Search the records for the word "state" and copy every line in which it occurs.

*Exercise inputs*.
::::

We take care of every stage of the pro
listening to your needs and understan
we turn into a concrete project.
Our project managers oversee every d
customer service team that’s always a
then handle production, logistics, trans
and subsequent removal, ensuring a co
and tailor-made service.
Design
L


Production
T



::::

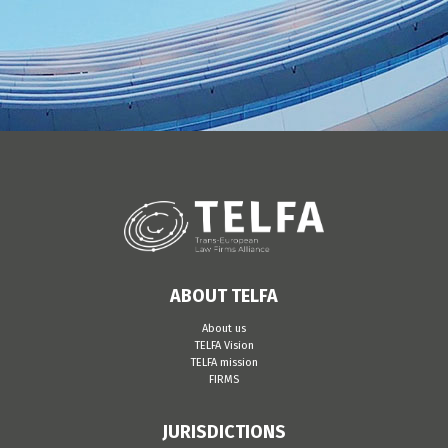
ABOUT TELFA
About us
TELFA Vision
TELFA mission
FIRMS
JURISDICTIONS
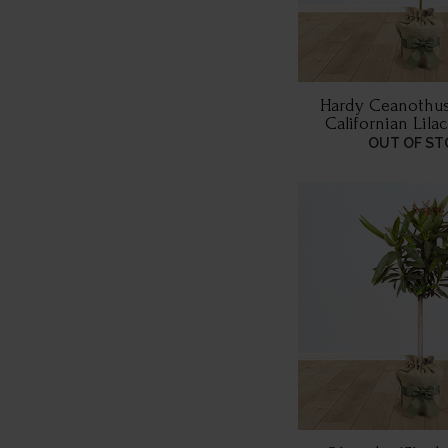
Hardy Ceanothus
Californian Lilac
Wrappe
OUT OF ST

::::

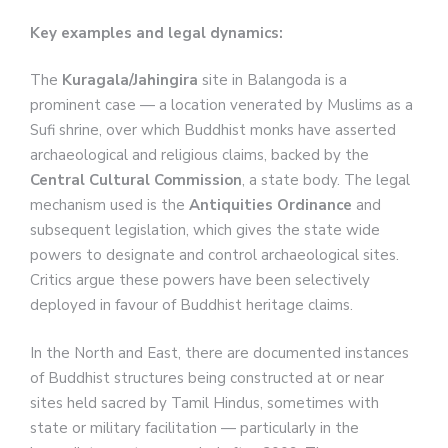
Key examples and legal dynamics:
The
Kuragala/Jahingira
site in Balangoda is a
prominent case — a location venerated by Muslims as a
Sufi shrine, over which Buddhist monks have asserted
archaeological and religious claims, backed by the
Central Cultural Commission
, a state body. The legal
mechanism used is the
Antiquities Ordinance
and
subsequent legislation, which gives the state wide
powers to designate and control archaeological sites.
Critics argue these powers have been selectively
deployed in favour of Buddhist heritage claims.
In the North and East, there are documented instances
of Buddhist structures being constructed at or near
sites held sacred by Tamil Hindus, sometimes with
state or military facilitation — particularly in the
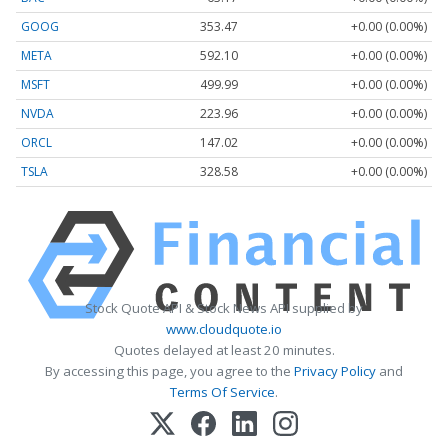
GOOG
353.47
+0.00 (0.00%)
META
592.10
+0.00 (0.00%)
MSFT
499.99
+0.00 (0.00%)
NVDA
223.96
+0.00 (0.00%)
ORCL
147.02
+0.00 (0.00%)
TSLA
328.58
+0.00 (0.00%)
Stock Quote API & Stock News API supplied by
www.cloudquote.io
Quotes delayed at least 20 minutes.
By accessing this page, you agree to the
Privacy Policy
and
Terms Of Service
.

::::

*Written response*.
, a state body. The legal
subsequent legislation, which gives the state wide
state or military facilitation — particularly in the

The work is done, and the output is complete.